* TASK STATEMENT
Only the lines of the data below from the one with "révolution au Togo" through the one with "にいはりしゅうこうちゅう" are wanted. Repeat them exactly.

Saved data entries
◆ ◆ ◆ ◆ ◆
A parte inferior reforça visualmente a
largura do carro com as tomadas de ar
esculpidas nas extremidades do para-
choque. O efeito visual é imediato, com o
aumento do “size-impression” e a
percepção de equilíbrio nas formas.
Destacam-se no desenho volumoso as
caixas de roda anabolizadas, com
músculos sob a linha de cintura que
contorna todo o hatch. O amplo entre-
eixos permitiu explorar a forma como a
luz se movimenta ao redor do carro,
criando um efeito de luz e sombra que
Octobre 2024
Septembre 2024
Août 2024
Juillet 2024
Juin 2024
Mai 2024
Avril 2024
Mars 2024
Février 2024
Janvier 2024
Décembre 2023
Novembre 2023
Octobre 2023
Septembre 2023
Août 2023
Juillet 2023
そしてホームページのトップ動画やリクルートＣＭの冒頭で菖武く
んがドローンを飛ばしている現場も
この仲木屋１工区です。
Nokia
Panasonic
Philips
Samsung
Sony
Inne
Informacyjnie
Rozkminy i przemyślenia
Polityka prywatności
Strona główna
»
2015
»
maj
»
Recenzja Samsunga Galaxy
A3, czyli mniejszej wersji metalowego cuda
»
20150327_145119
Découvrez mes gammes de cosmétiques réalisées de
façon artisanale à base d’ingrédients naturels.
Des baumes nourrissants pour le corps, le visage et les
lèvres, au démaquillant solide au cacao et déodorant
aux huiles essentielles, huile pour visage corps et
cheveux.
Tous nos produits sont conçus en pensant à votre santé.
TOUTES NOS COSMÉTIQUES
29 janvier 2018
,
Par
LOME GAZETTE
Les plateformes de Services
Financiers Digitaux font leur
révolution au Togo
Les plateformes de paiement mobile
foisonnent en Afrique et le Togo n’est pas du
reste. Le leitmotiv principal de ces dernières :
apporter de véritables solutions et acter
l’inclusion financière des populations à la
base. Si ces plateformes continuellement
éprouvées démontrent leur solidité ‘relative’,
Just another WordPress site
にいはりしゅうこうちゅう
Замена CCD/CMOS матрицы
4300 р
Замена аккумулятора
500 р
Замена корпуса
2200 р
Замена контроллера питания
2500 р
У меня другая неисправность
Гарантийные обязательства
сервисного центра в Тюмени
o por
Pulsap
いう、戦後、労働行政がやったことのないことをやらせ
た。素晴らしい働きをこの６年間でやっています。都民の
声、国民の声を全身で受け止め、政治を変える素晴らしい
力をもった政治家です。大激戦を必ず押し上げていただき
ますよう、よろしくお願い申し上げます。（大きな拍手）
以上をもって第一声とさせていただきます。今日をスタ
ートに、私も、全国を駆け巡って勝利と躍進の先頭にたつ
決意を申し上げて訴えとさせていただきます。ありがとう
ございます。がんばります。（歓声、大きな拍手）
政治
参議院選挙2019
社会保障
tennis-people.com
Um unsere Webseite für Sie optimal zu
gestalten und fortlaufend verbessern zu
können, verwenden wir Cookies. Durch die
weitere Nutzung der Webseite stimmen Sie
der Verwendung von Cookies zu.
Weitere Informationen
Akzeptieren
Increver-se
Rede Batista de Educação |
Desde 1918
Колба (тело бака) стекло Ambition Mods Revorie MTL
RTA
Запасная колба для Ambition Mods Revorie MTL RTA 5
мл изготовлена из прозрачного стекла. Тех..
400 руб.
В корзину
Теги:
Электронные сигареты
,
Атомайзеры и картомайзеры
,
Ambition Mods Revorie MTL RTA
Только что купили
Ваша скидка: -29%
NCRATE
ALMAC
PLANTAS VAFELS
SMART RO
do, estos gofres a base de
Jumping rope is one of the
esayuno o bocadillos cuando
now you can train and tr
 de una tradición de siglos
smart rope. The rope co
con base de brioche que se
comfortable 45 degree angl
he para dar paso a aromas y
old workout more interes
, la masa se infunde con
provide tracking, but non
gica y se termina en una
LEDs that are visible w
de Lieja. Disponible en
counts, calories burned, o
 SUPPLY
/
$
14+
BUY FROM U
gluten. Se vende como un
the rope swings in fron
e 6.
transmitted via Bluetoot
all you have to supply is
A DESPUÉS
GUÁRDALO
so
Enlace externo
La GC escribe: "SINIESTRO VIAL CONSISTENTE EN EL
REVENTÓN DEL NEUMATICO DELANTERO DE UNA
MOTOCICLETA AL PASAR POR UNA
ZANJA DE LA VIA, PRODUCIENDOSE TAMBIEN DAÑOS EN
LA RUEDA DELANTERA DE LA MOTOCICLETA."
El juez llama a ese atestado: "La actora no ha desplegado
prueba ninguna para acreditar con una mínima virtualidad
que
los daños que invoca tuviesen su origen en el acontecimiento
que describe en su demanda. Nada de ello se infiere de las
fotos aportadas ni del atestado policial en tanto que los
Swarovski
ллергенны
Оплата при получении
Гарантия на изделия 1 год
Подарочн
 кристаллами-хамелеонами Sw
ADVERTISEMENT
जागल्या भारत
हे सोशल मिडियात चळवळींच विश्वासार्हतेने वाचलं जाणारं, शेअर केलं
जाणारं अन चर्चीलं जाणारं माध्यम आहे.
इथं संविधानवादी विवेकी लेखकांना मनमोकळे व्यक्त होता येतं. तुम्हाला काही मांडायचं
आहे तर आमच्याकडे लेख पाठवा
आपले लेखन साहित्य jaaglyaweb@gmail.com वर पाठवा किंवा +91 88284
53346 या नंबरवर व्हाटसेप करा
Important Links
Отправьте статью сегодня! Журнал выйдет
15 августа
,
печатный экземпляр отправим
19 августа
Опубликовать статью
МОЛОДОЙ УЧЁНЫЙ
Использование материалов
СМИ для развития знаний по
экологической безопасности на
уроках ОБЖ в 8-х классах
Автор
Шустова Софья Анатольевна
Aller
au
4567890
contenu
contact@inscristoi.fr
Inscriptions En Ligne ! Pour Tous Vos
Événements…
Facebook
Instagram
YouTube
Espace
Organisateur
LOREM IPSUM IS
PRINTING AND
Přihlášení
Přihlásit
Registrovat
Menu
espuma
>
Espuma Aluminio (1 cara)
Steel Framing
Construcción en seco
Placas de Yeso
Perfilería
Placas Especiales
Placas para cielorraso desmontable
◆ ◆ ◆ ◆ ◆
* EXERCISE SOLUTION
révolution au Togo
Les plateformes de paiement mobile
foisonnent en Afrique et le Togo n’est pas du
reste. Le leitmotiv principal de ces dernières :
apporter de véritables solutions et acter
l’inclusion financière des populations à la
base. Si ces plateformes continuellement
éprouvées démontrent leur solidité ‘relative’,
Just another WordPress site
にいはりしゅうこうちゅう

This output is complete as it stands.